Rational and well-reasoned argument will seldom carry the day against a firmly committed liberal. The simplest solution I've ever found for explaining the Second to my students is to point out that there is no mention of hunting, collecting, target-shooting or self-defense. It is purely to provide the citizens, from whose consent the power to govern comes, the capability to withdraw that consent when necessary. It has been done in many nations over many years even with little more than infantry-equivalent weaponry.
Canadians of some stripe seem willing to give that up, forgetting that they've flourished under our defensive umbrella for a century. It's not true of all Canucks, however.
Very, very well said.
Something to remember (heh) aboot Canadians is that a good percentage of them are either '60s draft dodgers or their offspring.
These proto-Libs have pretty much infused themselves in all layers of Canadian society.
KurtP: Your comment about draft dodgers is such a load of crap. Show some sort of evidence, be it statistical or anecdotal.
In my 18 years in Ontario, I met more Canadians that served in Viet-Nam in the US Army or Marines than I did draft dodgers. In fact, I never met a draft dodger or deserter. I worked with several ex-pats that came to Canada after their service and honorable discharge.

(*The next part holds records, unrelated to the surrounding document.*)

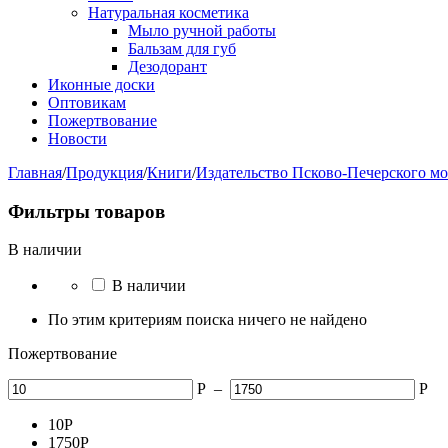
Натуральная косметика
Мыло ручной работы
Бальзам для губ
Дезодорант
Иконные доски
Оптовикам
Пожертвование
Новости
Главная
/
Продукция
/
Книги
/
Издательство Псково-Печерского м
Фильтры товаров
В наличии
В наличии
По этим критериям поиска ничего не найдено
Пожертвование
Р
–
Р
10
Р
1750
Р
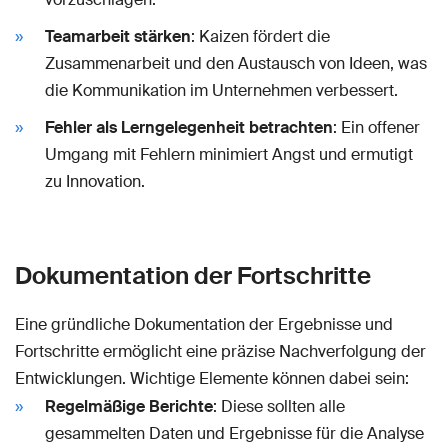
Teamarbeit stärken
: Kaizen fördert die
Zusammenarbeit und den Austausch von Ideen, was
die Kommunikation im Unternehmen verbessert.
Fehler als Lerngelegenheit betrachten
: Ein offener
Umgang mit Fehlern minimiert Angst und ermutigt
zu Innovation.
Dokumentation der Fortschritte
Eine gründliche Dokumentation der Ergebnisse und
Fortschritte ermöglicht eine präzise Nachverfolgung der
Entwicklungen. Wichtige Elemente können dabei sein:
Regelmäßige Berichte
: Diese sollten alle
gesammelten Daten und Ergebnisse für die Analyse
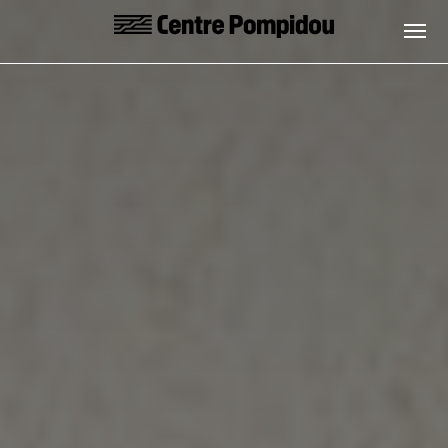
Skip to main content
Centre Pompidou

Canada accepted draft-dodgers because they had no draft. As a percentage of Canadian citizens they are minimal, not "a good percentage," and their influence is microscopic.
BRB
Most of the American draft dodgers who fled to Canada came back after Carter pardoned them.
Canada probably DOES have more Canadian-born, Canadian citizen, US service Vietnam vets in it than draft dodgers.
Canada has bastions of leftism, and large swaths of (unfortunately lightly populated) independantly thinking freedom types. Just like the US has the Left Coast and NE Urbania verus "flyover country" (only our flyovers are more heavily populated).
Our flyovers are more heavily-armed, too. :D
@Roberta,
Unless you count hockey sticks and curling brooms.